In reinforcement learning an agent selects or is given a goal and then follows it to receive more rewards (also called reinforcements) [9]. When we put this agent into a complex environment with a large number of objects, with other agents and complex relationships between them, this environment becomes similar to the real world. Increasing the complexity of the environment leads to increase in the number of states and state/action pairs. This makes it very interesting to observe the interaction with the world and the learning processes of the agent, as some unexpectedly complex actions become possible in this environment.
The feasibility of training of an artificial creature with its own interests and goals as opposed to implicit programming is very interesting. It is important to determine to what extent such agents can be trained using a variety of methods, such as “clicker training”.
There was some interesting work already done in this field. The best example of the reinforcement learning driven application is Sydney K 9.0 (created in the Media Laboratory of MIT). Sydney is a synthetic dog that can interact with humans via a set of sensors. Human participant is presented as another creature – Fridge. Sydney can be trained to perform simple tasks by rewarding it and using a stick to guide its attention [3].
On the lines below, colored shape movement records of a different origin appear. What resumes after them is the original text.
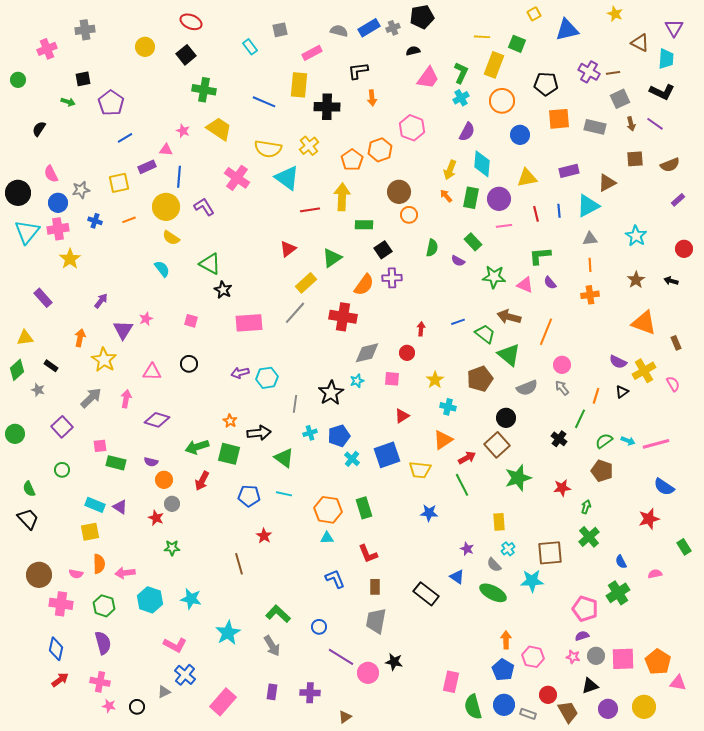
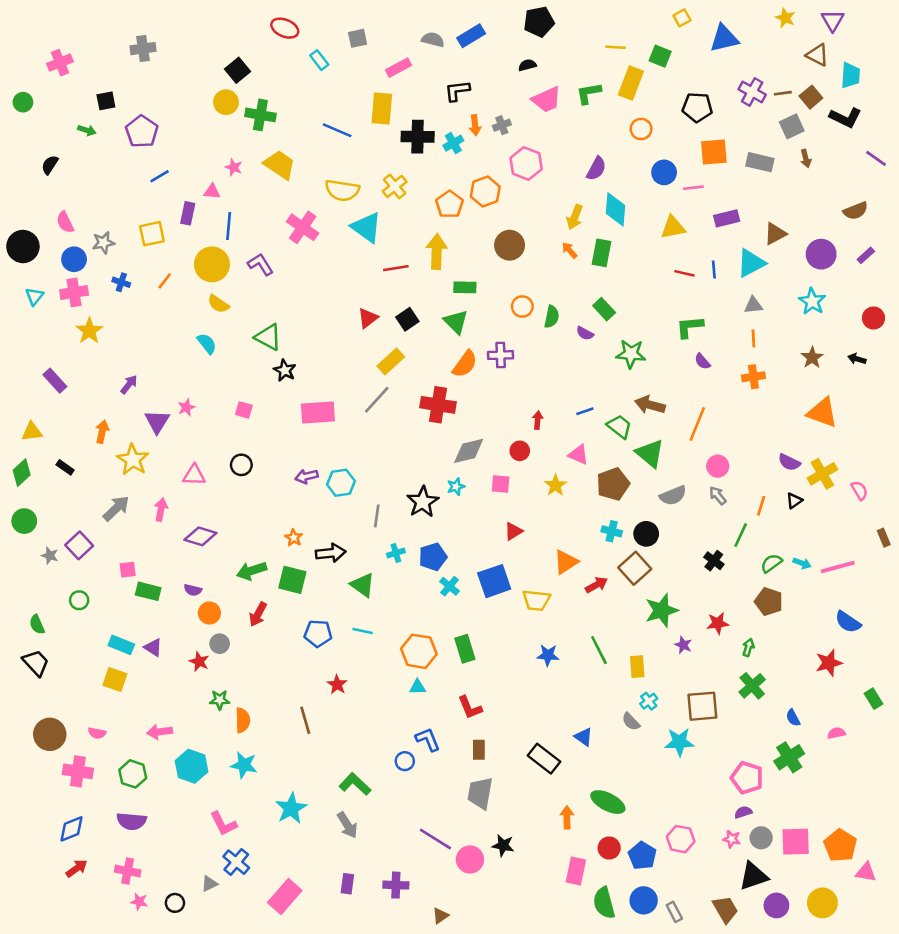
red ellipse: (191, 22) -> (285, 28), moved
gray cross: (393, 28) -> (502, 125), moved
purple triangle: (674, 28) -> (833, 20), moved
gray cross: (85, 30) -> (143, 49), moved
yellow circle: (145, 47) -> (226, 102), moved
green L-shape: (461, 73) -> (589, 93), turned -125
pink trapezoid: (428, 78) -> (547, 100), turned 30
cyan cross: (461, 98) -> (453, 143), moved
orange circle: (502, 101) -> (641, 129), size x0.7
purple line: (655, 124) -> (876, 158), moved
brown square: (635, 159) -> (811, 97), moved, turned -36
purple rectangle: (147, 167) -> (188, 213), turned -54
purple circle: (499, 199) -> (821, 254), moved
red line: (536, 214) -> (684, 273), turned -63
orange circle: (409, 215) -> (522, 307), moved
orange line: (129, 220) -> (165, 281), turned -32
pink line: (504, 226) -> (693, 188), moved
cyan triangle: (27, 232) -> (34, 296), size x0.6
black square: (383, 250) -> (407, 319), moved
green triangle: (332, 258) -> (456, 322), moved, turned -40
pink triangle: (525, 285) -> (578, 455), moved
brown rectangle: (676, 343) -> (884, 538), moved
gray star: (38, 390) -> (50, 556), moved
cyan cross: (448, 407) -> (612, 531), moved
green circle: (15, 434) -> (24, 521), moved
green line: (462, 485) -> (599, 650), moved
yellow square: (90, 532) -> (115, 679), turned 30
purple star: (467, 549) -> (683, 645), moved
orange semicircle: (99, 564) -> (243, 720), moved
green ellipse: (493, 593) -> (608, 802), moved
blue circle: (319, 627) -> (405, 761), moved
orange arrow: (506, 640) -> (567, 817), moved
purple semicircle: (103, 643) -> (132, 821), turned 110
pink L-shape: (175, 645) -> (223, 824), turned 35
blue diamond: (56, 649) -> (71, 829), turned 55
black triangle: (590, 686) -> (753, 876), size x1.4
red circle: (548, 695) -> (609, 848), moved
gray rectangle: (528, 714) -> (674, 912), turned 42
We are interested in the field of Game AI, specifically, learning of AI entities in world with objects. This project involves practical experiments with one of successful examples of AI. To avoid the difficulties, caused by the great complexity of the reality, we will use a virtual creature in a simplified simulated world.
In this project we used the “Black and White” strategy game created by the Lionhead Studios Ltd (www.lionhead.com). The game revolves around an AI-controlled creature that can be trained by the player. There is very little direct control of the creature by the player, but the range of possible tasks and actions is very wide. We designed and implemented a training experiment with an AI creature from this game, based on reinforced learning. We took training strategies from one of the web sites dedicated to the game and followed the instructions given there to train the creature to perform some simple tasks. All steps of the training process were recorded.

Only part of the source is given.